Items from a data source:
*** Block opens ***

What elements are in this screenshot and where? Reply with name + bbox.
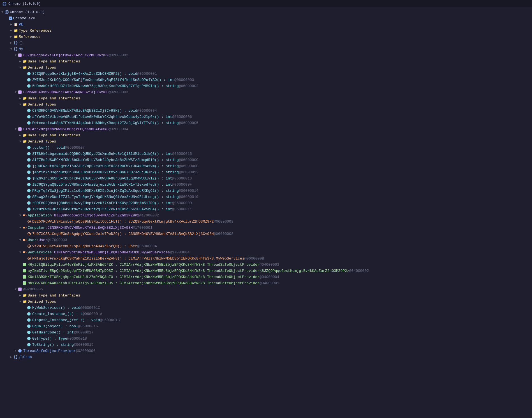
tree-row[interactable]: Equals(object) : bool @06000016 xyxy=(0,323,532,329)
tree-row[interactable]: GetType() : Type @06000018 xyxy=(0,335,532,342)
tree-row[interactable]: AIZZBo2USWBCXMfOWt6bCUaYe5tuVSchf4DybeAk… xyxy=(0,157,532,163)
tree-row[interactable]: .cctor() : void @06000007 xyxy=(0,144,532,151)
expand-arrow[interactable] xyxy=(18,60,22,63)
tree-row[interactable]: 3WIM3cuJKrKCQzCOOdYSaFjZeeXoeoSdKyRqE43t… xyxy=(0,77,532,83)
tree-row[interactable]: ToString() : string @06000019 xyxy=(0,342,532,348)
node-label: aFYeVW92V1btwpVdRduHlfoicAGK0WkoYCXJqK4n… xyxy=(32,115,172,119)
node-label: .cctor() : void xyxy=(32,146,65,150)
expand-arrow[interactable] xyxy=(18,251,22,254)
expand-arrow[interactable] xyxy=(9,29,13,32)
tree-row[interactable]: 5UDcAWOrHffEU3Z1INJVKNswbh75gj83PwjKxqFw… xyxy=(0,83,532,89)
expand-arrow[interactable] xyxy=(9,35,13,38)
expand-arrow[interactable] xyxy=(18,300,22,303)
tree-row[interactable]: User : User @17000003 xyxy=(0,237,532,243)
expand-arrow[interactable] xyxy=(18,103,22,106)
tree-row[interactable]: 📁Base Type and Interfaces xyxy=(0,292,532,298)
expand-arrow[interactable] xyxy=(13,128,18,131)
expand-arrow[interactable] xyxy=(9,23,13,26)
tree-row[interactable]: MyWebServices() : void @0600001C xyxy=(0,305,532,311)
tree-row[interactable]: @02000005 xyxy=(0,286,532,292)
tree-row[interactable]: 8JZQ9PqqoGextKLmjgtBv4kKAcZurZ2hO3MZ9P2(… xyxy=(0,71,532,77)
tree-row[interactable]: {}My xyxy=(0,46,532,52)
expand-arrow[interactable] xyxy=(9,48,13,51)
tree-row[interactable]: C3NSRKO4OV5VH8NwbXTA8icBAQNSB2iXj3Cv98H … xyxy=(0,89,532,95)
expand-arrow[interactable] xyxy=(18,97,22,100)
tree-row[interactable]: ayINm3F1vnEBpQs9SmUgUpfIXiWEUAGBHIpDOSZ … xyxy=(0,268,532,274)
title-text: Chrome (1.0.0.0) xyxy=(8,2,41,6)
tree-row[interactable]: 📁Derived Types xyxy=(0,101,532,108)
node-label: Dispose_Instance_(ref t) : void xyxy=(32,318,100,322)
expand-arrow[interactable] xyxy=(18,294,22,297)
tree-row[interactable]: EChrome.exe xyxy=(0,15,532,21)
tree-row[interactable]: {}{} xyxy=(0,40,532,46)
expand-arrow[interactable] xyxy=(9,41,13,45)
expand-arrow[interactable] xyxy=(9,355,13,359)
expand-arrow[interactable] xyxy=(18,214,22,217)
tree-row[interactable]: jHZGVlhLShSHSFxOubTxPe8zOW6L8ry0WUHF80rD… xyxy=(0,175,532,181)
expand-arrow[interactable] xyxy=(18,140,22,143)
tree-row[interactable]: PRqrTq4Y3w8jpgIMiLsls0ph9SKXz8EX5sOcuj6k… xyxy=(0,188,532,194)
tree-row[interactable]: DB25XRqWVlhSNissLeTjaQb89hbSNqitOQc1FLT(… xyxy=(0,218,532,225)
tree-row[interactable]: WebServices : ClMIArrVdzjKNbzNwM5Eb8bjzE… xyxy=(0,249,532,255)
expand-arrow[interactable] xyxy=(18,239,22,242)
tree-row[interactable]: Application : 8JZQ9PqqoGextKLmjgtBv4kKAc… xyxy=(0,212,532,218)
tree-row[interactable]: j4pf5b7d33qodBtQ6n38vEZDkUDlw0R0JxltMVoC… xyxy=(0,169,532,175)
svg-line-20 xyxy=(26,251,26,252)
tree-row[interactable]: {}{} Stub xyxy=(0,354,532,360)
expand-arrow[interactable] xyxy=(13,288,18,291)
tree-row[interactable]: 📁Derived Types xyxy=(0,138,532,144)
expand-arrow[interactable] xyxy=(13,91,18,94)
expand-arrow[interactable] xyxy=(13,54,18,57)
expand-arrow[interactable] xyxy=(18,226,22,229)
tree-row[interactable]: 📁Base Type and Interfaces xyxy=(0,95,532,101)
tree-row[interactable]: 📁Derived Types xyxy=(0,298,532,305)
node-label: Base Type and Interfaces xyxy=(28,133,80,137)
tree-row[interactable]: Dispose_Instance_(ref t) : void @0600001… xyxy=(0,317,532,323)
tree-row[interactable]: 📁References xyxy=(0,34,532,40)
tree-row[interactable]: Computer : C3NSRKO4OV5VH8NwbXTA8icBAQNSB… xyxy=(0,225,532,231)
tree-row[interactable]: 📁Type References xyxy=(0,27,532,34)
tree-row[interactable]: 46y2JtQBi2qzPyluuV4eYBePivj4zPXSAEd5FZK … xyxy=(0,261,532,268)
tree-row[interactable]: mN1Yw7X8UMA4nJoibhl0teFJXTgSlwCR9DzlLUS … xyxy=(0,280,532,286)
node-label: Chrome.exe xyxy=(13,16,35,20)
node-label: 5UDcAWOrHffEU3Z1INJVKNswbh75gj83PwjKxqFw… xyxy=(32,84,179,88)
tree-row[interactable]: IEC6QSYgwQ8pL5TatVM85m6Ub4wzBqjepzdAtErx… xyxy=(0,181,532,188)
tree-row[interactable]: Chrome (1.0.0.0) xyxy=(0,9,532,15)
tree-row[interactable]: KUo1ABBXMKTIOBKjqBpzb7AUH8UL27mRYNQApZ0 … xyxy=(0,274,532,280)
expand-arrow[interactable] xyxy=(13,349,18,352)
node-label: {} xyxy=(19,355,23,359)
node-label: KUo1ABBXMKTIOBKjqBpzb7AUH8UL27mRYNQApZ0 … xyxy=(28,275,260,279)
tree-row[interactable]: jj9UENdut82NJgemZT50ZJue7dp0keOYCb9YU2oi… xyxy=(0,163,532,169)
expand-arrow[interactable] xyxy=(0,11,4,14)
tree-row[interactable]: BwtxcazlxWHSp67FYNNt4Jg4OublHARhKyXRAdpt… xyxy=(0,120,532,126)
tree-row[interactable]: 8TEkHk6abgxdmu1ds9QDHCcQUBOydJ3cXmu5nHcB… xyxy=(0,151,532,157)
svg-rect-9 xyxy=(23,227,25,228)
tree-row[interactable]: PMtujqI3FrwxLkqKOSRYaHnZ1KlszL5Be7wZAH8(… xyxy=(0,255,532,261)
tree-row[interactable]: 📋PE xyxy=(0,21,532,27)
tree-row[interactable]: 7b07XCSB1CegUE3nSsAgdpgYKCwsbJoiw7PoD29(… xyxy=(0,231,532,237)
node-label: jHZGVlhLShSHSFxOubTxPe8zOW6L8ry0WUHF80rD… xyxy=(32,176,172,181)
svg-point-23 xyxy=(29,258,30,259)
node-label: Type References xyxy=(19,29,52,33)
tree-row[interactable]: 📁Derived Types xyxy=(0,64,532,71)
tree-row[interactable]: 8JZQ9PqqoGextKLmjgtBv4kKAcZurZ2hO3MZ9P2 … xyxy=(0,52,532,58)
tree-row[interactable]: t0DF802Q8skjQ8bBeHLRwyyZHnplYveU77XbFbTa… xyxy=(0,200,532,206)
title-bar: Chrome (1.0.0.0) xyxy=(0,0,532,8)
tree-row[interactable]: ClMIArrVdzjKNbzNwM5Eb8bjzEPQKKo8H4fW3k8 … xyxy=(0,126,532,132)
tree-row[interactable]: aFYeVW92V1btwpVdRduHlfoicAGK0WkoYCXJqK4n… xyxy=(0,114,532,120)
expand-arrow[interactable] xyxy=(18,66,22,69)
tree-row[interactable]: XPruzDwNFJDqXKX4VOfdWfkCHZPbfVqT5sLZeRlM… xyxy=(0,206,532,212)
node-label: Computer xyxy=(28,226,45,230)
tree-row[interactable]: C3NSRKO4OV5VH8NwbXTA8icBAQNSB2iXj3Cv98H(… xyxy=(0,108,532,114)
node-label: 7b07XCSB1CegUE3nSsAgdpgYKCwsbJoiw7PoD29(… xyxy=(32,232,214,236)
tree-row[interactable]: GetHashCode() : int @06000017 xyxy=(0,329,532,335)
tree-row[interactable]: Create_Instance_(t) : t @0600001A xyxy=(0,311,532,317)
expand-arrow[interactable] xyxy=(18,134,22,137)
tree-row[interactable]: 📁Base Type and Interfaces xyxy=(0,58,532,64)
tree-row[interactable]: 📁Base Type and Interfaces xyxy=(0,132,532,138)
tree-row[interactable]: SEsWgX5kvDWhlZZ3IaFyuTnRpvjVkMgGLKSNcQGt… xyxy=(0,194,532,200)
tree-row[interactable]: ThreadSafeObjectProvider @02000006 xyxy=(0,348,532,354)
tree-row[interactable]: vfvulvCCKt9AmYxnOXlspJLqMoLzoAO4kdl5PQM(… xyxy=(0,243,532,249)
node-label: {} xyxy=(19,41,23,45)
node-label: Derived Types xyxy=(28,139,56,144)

*** Block closes ***

Go through the entries and copy every line with "cctor".

Exercise output:
tree-row[interactable]: .cctor() : void @06000007 xyxy=(0,144,532,151)
node-label: .cctor() : void xyxy=(32,146,65,150)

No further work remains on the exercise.